[[ Supplied entries open ]]
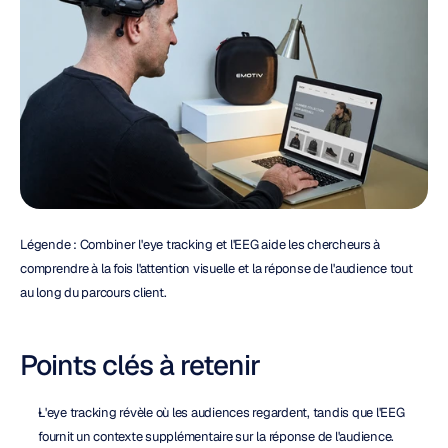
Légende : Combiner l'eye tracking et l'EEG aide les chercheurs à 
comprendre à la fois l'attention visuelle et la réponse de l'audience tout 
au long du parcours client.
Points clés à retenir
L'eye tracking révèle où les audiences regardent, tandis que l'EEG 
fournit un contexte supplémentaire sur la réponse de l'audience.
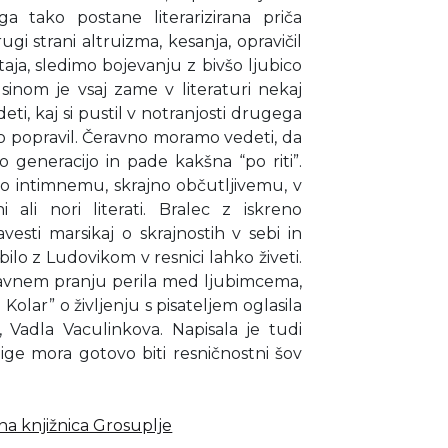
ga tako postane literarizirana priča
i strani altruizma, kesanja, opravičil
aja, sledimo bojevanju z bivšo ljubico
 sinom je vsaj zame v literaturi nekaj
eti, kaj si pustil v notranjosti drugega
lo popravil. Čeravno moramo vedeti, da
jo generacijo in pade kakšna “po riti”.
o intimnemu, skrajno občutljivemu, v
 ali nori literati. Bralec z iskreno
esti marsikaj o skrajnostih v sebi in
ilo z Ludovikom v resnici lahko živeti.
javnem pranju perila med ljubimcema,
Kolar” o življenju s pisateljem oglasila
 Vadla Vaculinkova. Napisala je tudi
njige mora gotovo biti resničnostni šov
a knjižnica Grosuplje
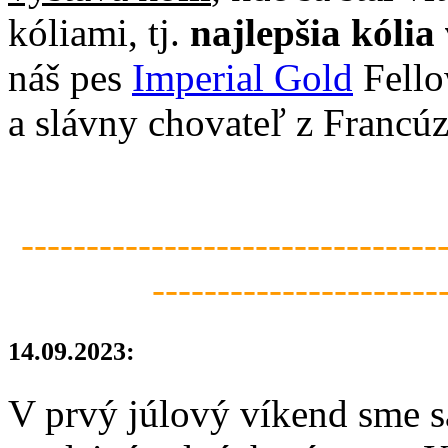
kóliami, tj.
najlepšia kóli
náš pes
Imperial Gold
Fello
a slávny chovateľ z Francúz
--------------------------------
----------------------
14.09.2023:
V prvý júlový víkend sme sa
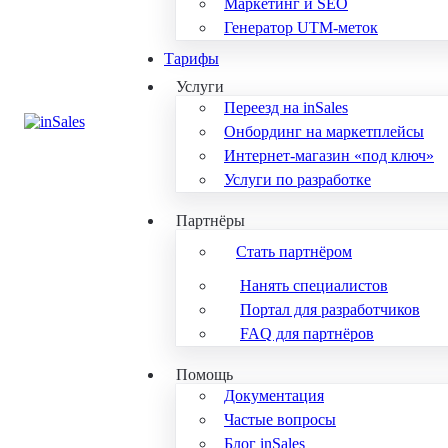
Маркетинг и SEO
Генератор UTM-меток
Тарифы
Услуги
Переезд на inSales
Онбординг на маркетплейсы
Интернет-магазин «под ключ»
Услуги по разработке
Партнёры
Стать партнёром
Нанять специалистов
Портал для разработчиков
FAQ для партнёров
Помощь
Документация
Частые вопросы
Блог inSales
[[ Supplied entries closed ]]
[[ Supplied entries open ]]
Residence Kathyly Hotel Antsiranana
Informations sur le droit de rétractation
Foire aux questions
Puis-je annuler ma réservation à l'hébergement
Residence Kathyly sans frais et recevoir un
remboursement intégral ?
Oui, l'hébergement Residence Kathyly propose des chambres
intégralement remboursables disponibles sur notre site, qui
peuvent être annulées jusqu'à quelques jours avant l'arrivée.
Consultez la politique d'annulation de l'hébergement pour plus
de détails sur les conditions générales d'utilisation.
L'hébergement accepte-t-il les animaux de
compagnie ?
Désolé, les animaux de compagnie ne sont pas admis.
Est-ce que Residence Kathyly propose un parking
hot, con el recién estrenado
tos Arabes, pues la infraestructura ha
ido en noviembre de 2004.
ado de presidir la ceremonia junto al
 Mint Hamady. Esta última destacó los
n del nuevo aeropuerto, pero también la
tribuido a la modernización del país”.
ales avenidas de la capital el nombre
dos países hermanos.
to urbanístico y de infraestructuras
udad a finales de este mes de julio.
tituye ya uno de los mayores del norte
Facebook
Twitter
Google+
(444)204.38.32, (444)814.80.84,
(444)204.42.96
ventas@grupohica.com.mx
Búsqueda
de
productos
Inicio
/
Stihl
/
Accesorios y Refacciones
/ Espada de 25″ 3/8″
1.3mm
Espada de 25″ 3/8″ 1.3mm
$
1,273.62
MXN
[[ Supplied entries closed ]]
[[ Supplied entries open ]]
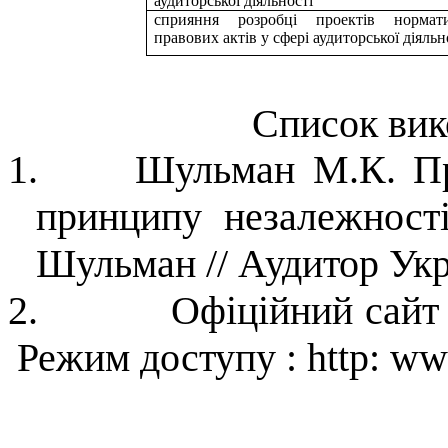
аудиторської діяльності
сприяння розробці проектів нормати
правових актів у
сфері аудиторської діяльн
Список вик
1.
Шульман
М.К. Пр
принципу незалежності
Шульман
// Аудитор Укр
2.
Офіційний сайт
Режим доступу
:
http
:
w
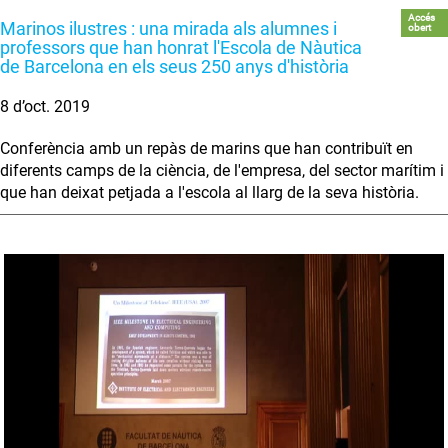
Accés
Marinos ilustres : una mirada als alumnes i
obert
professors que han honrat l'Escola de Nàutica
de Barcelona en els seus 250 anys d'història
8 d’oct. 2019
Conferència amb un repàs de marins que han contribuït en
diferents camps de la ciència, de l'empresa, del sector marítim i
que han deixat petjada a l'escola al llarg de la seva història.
[[ Supplied entries closed ]]
> [Task requirements]:
From the records above, print only the lines between the one holding "Légende : Combiner" and the one holding "L'eye tracking révèle", inclusive, exactly as they stand.

> [Answer to this task]:
Légende : Combiner l'eye tracking et l'EEG aide les chercheurs à 
comprendre à la fois l'attention visuelle et la réponse de l'audience tout 
au long du parcours client.
Points clés à retenir
L'eye tracking révèle où les audiences regardent, tandis que l'EEG 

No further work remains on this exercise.